# [TASK DIRECTIONS]
Give again, word for word, the lines below that run from the line with "rantine at Kenya Ebola Facility After" through the line with "y and still have access to". Drop the pictures.

· · · · · · ·

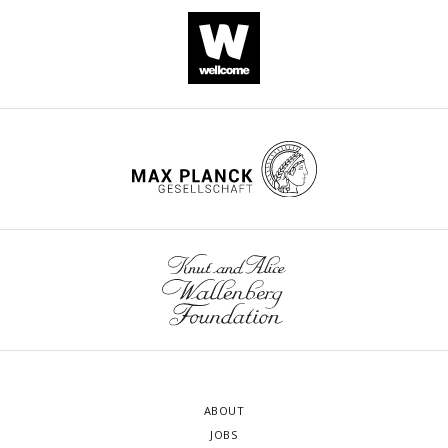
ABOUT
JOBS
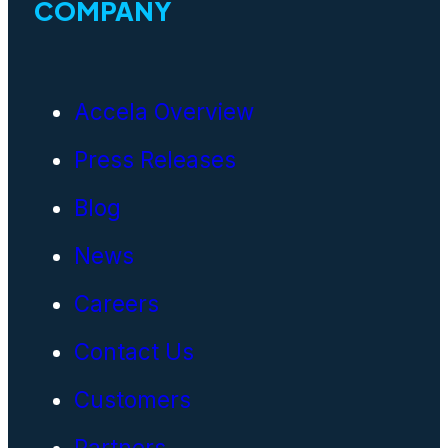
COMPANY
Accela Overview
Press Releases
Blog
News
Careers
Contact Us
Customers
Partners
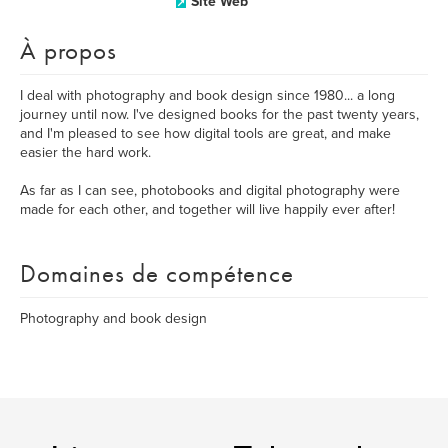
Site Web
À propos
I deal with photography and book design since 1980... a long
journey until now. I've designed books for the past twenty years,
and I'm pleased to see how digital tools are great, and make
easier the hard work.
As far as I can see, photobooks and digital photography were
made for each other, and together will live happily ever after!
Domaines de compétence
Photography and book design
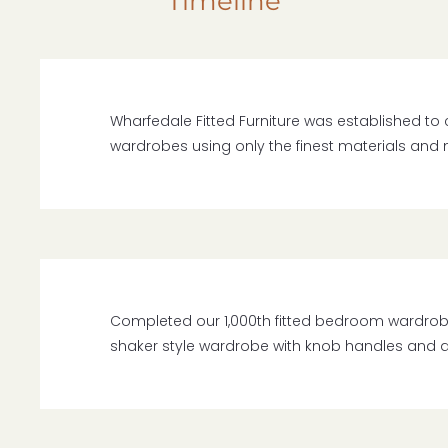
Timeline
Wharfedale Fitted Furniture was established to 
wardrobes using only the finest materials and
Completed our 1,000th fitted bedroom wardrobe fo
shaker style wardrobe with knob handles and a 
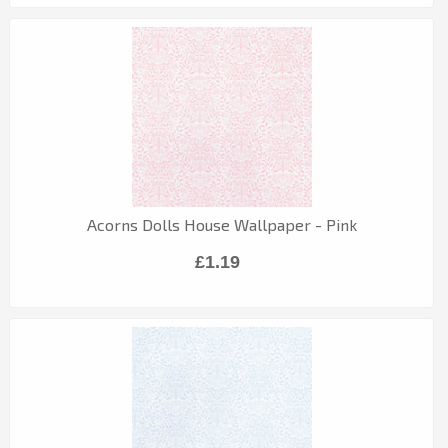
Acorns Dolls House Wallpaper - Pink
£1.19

· · · · · · ·

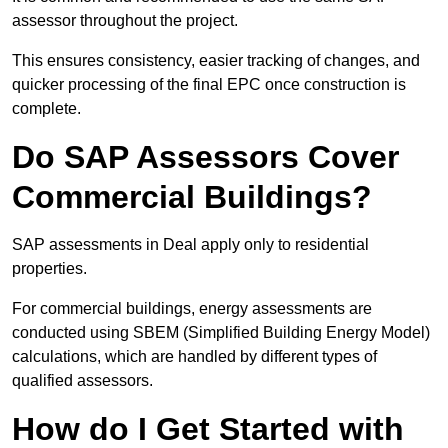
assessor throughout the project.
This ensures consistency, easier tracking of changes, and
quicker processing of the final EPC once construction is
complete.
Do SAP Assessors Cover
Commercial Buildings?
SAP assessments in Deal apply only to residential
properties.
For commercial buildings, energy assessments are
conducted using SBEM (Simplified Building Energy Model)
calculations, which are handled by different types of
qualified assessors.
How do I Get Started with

· · · · · · ·

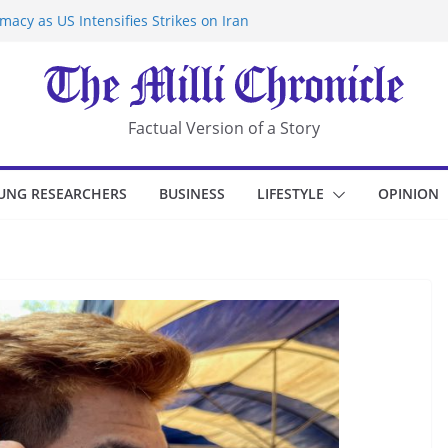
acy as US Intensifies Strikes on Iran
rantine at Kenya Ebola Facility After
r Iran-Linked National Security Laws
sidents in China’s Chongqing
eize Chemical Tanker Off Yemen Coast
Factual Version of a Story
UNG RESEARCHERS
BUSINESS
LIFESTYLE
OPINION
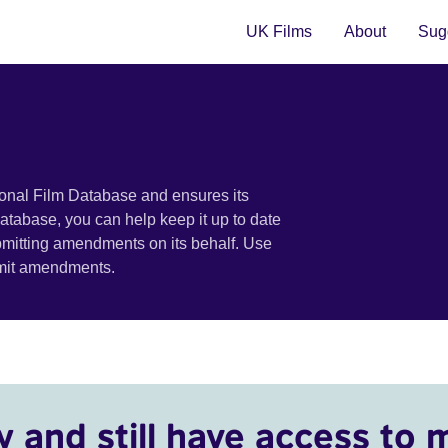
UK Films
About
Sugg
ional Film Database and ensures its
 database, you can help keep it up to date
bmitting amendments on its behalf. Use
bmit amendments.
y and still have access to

· · · · · · ·

# [SOLVED PROBLEM]
rantine at Kenya Ebola Facility After
r Iran-Linked National Security Laws
sidents in China’s Chongqing
eize Chemical Tanker Off Yemen Coast
Factual Version of a Story
UNG RESEARCHERS
BUSINESS
LIFESTYLE
OPINION
UK Films
About
Sugg
ional Film Database and ensures its
 database, you can help keep it up to date
bmitting amendments on its behalf. Use
bmit amendments.
y and still have access to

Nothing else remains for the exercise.